3000km, 13 Days and 5 Activations: Rattlesnakes

After what seemed like a very long and wet journey, heading south for 75km to Sault Ste Marie, then 300km east across the top of Lake Huron and Georgian Bay to Sudbury, then south again for another 80km, we arrived safely at our destination of Grundy Lake Provincial Park. Our total journey had been 455km and, with some relief, our leaky tire had managed to stay inflated all the way.

Not Again, Not This Time
Grundy Lake Provincial Park has been a regular stopover for us on our trailer camping trips. It is a POTA entity, VE-0224, that I have activated at least three times in the past. I could have set up and activated it yet again but I had another target in mind.

Rattlesnakes Hiding Everywhere
A few kilometers back up Highway 69 lies the French River Provincial Park (VE-0218). I had visited this park before but it was crowded at the time so I hadn’t attempted to activate it. There are multiple warning signs about the park’s population of Eastern Massassauga Rattlesnakes. The snakes habitat extends throughout the park so I figured it would be safest to operate my radio from the truck in the parking lot.

A Very Flat Tire
We stayed at Grundy Lake for two nights but I was too busy for radio on the only full day we had there. In the morning of that day I checked our truck’s leaky tire and it was nearly flat! Grundy Lake is a long way from anywhere, but I knew it would be necessary to get the tire repaired before we undertook the final drive back home.

I inquired at the Grundy Lake Supply Post, just outside the park, and was told the only option for getting the tire repaired was a village garage 50km away. We drove there and, fortunately, the friendly, helpful garage staff managed to get the job done despite being very busy.

The French River south of Sudbury Ontario

Last Chance
The final morning we were due to make a return trip home to Owen Sound. It would be a fairly easy 300km drive down Highway 69 which feeds into Highway 400 which would then take us most of the way back to Owen Sound.

If I was quick I could just squeeze in a trip to French River to attempt the activation. The decision was easy, the rain had stopped, the Sun was shining and the mission got a green light from the XYL (“She Who Must Be Obeyed”).

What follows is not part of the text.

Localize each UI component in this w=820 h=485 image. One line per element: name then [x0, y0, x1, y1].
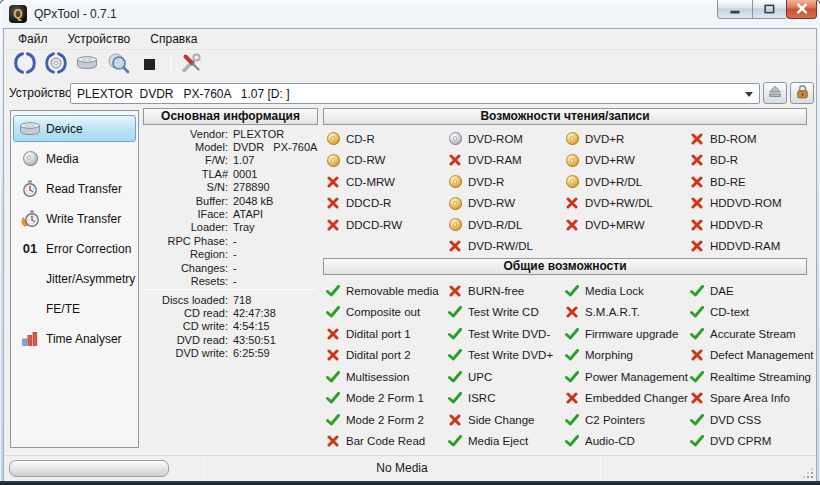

The highway had just been expanded to four lanes in that area. Brand new, easy-to-navigate intersections made the short trip to French River really easy. When I arrived I had the park almost to myself. My only companion was a small RV from Quebec whose occupants must have been “boondocking” there for the night. Overnight camping in the park is against the rules, but there were no park staff present to enforce the rules.

I setup and checked my phone to see if I had a signal. I did, so I self-spotted on the POTA website and started calling CQ. Responses started coming in very quickly and a pile-up developed within a few seconds. In a half hour I logged 20 QSOs before the hunters stopped calling.

My log ended up with only 19 QSOs when I discovered I had one invalid callsign. It didn’t check out on QRZ.com so I deleted it from the log. Two stations had been calling me at the same time and their info became mixed up. It was disappointing but these things happen in the hectic world of Parks On The Air activations.

Les Voyageurs
The French River flows from Lake Nippissing into Georgian Bay and was a canoe route for the Voyageurs during the days of fur trading. I took some pictures from the impressive snowmobile bridge over the river canyon then headed back to Grundy Lake to begin the drive home.

Our adventure had covered over 3000km; it had taken 13 days to complete with camping stays at 5 different provincial parks. Two of those parks were activated on my previous visits and were omitted from the radio schedule this time around. But with two additional, non-camping parks activated this trip, a total of five successful activations were added to the VA3KOT tally.

A very successful and enjoyable trip!